What the task requires:
Reproduce every line of the material below exactly. No pictures belong in the copy.

Data for the task:
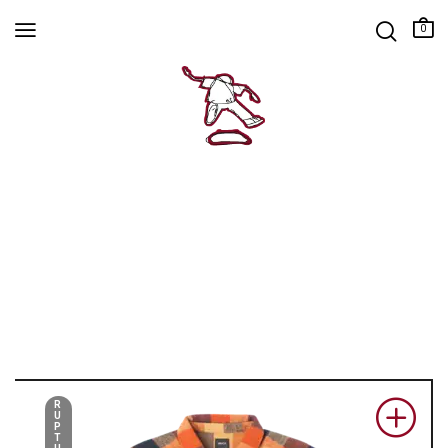
0
R
U
P
T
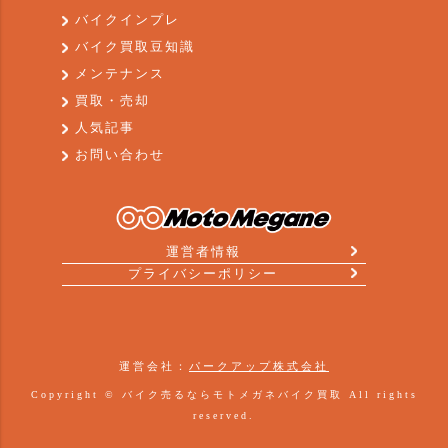
バイクインプレ
バイク買取豆知識
メンテナンス
買取・売却
人気記事
お問い合わせ
運営者情報
プライバシーポリシー
運営会社：
パークアップ株式会社
Copyright ©
バイク売るならモトメガネバイク買取
All rights
reserved.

Reply:
0
R
U
P
T
バイクインプレ
バイク買取豆知識
メンテナンス
買取・売却
人気記事
お問い合わせ
運営者情報
プライバシーポリシー
運営会社：
パークアップ株式会社
Copyright ©
バイク売るならモトメガネバイク買取
All rights
reserved.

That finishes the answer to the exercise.